Overall, iron solubility is expected to be controlled by the formation of insoluble (oxy)hydroxide precipitates (e.g. ferrihydrite). Truly dissolved concentrations of iron in waters which are at, or close to, thermodynamic equilibrium are expected to be extremely low. The precipitates formed represent a potential important binding phase for other metal ions present in the solution.


 


Iron in the sediment compartment


Sufficiently large enough iron precipitates that are formed in oxic waters will settle out of suspension. When buried in the sediment a remobilisation of iron may occur as Fe(II) will be formed under the reducing conditions of the anoxic sediment layer. A cycle of oxidation, precipitation, reduction and dissolution can therefore exist for iron close to the sediment water interface, and may e.g. lead to considerably elevated dissolved iron concentrations in sediment pore water. These concentration levels usually only accounts for a small proportion of the total loading of iron into the waterbody (Davison et al. 1982).

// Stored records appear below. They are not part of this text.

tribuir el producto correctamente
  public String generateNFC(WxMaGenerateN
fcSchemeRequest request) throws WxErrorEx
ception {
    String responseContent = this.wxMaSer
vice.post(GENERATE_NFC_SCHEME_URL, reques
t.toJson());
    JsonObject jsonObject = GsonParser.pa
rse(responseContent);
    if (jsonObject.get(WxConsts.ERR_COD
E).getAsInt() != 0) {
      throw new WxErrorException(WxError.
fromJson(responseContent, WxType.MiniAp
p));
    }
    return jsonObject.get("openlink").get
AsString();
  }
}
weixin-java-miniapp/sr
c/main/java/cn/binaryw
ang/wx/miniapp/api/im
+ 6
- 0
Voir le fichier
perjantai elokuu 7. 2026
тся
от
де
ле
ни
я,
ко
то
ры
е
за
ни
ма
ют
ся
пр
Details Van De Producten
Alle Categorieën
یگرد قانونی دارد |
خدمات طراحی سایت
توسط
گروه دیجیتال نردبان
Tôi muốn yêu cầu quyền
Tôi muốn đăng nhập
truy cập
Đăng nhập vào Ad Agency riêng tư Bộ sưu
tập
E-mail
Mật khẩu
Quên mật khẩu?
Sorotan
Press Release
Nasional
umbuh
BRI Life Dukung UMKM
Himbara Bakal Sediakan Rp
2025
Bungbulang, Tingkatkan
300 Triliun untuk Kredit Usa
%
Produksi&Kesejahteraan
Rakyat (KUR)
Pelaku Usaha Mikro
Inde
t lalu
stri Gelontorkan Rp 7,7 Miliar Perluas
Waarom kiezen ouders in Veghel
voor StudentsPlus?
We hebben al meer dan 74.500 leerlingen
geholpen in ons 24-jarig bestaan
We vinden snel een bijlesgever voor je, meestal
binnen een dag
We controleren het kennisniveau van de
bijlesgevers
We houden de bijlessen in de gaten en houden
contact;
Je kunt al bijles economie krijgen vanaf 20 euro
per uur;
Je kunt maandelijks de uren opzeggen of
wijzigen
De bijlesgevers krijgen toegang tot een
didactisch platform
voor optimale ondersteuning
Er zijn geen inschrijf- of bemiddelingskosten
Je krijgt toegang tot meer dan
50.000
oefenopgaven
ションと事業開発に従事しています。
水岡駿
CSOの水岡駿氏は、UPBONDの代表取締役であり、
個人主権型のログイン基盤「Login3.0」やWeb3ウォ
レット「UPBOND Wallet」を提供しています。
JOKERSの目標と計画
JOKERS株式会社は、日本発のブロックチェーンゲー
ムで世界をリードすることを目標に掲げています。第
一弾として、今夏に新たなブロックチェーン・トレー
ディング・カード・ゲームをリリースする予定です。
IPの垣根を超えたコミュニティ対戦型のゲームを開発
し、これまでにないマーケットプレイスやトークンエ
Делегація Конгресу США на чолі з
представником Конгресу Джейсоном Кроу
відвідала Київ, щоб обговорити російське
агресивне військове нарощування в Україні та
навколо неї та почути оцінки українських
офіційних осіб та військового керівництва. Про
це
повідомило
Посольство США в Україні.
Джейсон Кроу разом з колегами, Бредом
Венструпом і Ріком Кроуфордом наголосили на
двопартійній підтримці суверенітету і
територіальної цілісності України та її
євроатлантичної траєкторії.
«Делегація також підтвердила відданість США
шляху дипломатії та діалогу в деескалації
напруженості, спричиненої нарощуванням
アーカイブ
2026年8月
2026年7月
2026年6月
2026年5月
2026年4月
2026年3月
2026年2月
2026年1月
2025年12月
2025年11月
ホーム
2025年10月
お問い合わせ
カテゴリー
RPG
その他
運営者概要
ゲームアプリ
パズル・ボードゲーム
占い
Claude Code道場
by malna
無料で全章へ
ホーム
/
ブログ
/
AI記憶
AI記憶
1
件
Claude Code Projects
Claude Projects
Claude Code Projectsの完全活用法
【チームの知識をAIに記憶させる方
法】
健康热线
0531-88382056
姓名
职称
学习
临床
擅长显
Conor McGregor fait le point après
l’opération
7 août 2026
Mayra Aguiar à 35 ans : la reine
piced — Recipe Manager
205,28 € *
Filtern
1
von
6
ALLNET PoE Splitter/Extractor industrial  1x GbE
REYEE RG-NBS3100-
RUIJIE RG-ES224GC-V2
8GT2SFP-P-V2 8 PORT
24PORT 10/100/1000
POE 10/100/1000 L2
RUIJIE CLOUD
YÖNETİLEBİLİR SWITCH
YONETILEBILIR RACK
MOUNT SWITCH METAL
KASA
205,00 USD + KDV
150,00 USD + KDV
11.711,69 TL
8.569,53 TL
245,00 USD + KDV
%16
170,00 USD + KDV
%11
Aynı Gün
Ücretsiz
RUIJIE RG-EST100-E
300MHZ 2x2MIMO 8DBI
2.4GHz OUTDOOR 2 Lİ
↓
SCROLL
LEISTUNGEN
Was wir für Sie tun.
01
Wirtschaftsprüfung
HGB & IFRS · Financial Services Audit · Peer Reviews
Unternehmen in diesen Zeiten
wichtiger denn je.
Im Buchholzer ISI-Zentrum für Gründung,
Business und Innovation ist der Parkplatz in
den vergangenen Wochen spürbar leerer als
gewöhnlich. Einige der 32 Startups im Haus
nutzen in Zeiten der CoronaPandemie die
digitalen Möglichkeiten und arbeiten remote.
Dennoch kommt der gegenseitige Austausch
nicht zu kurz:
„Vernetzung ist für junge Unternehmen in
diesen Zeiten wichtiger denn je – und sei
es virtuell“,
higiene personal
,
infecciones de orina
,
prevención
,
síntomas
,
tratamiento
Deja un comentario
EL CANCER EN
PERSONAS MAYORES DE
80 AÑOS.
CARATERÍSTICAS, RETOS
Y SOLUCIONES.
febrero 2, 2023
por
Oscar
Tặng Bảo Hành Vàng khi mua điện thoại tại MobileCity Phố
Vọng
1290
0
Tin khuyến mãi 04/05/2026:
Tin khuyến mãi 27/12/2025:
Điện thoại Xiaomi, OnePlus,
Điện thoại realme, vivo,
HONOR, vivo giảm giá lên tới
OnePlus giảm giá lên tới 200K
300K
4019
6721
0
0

Iron will also be precipitated as insoluble iron sulphide in reducing sediments where sulphate reducing conditions occur.


 


Adsorption of iron to solid particles


Adsorption of iron in freshwaters is expected to be controlled to a large extent by the pH-dependent solution behaviour of iron; under most environmental conditions the majority of iron present in freshwater samples would be expected to be present as particulate material, although in some situations an appreciable proportion of this may be present as very fine colloidal precipitates which are able to pass through a 0.45 μm filter membrane. As a result of this the measured “dissolved iron” concentration is likely to overestimate the truly dissolved forms of iron. High concentrations of DOC may result in specific binding of truly dissolved iron (i.e. Fe(II)and Fe(III)), or stabilisation of fine colloidal mineral precipitates, reducing the rate at which they are removed from solution/suspension by settling


Comparing Fe(III) to Fe(II), the former has a greater affinity for stronger binding sites (e.g. multi-dentate binding sites). Virtually all dissolved phase Fe(III)would thus be expected to bind to organic matter throughout the range of pH which is relevant to natural waters. Fe(II), on the other hand, is expected to show steadily increasing DOC binding with increasing pH, up to a maximum at around pH 7.8.


The binding of iron by DOC may effectively stabilise the forms of iron which are bound, resulting in a reduced tendency for oxidation/reduction or precipitation. In principle the truly dissolved concentration of iron (i.e. Fe(II)and Fe(III)) may be buffered by solid phase precipitated minerals and also by complexation to colloidal organic matter.


In conclusion, the following processes are likely to reduce the precipitation of iron (oxy)hydroxide mineral phases in the presence of high concentrations of organic ligands:



  • reducing the free ion activity of Fe(III)

  • stabilisation of Fe(II)against oxidation

  • dissolution of precipitated iron,

  • stabilization of suspensions of colloidal iron precipitates by the presence of organic matter


 


 


 

Additional information

Iron is a commonly occurring metallic element, comprising 4.6% of igneous rocks and 4.4% of sedimentary rocks (Morel and Hering, 1993). The typical iron concentrations in soils range from 20,000 to 550,000 mg/kg (Bodek et al., 1988), 0.01 mg/l in seawater, up to 0.1 – 10 mg/l in fresh water and between 10,000 – 90,000 mg/kg in sediments (Drever, 1982; Hem, 1970; Horne, 1978; Kabata-Pendias and Pendias, 1984; Khalid et al., 1977; Lindsay, 1979; Stumm and Morgan, 1981). Concentrations of iron can vary significantly, even within localized areas, owing to differences in soil types and the presence of other sources. Iron can occur in either the divalent (ferrous or Fe+2) or trivalent (ferric or Fe+3) states under typical environmental conditions. The valence state is determined by the pH and Eh (redox potential) of the system, and the state of combination of iron is dependent upon the availability of other chemicals (e.g., sulphur is required to produce FeS2 or pyrite) (US EPA 2003a).